TASK ITEM: Tally how many lines in the data hold the word "previous", and give the result with no other text.

PROVIDED MATERIAL:
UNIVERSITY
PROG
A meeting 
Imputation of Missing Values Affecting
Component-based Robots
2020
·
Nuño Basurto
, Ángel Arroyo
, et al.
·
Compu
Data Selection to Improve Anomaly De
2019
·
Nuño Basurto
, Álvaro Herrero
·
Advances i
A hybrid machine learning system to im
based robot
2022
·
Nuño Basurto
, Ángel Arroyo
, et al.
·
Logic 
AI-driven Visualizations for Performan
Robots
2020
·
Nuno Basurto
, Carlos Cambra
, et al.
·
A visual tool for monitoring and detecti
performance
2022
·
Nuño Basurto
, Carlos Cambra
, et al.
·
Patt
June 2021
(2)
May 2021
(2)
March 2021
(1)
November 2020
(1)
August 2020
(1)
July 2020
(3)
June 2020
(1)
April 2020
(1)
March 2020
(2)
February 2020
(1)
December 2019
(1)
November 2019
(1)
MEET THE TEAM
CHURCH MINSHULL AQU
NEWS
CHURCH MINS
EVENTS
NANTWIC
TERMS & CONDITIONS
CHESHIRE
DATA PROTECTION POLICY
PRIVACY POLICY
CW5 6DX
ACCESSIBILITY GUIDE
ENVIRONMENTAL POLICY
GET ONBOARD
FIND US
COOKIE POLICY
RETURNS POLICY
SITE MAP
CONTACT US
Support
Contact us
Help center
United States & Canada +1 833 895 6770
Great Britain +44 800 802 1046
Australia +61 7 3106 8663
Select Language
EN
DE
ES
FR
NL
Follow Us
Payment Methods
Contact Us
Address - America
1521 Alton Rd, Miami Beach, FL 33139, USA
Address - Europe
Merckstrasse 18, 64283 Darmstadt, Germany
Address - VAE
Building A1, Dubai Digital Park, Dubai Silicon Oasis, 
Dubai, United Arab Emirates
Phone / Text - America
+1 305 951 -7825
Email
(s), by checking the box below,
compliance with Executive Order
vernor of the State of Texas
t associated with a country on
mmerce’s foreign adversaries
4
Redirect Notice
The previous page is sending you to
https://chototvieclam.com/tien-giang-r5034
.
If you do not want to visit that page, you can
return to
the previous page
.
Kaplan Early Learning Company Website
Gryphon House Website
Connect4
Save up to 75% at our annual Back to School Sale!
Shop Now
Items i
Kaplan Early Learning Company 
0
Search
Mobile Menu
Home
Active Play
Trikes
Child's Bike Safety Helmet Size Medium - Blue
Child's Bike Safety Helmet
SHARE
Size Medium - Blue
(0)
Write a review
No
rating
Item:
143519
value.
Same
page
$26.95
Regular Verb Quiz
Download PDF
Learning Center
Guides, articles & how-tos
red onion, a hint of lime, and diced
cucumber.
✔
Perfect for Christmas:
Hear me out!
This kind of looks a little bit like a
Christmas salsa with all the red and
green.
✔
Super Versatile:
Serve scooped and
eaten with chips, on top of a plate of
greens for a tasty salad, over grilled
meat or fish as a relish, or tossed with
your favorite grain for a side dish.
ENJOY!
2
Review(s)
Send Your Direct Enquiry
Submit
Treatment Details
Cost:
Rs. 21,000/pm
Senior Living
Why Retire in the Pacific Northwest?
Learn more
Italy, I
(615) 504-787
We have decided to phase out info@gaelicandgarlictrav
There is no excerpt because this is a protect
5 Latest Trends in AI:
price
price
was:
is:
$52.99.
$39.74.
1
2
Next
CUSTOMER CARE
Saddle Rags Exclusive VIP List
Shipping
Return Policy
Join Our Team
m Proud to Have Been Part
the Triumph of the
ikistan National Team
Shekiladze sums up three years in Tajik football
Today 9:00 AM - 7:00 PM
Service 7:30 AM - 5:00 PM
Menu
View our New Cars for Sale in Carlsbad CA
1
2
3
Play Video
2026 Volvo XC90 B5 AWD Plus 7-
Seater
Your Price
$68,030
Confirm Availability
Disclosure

YOUR RESPONSE: 2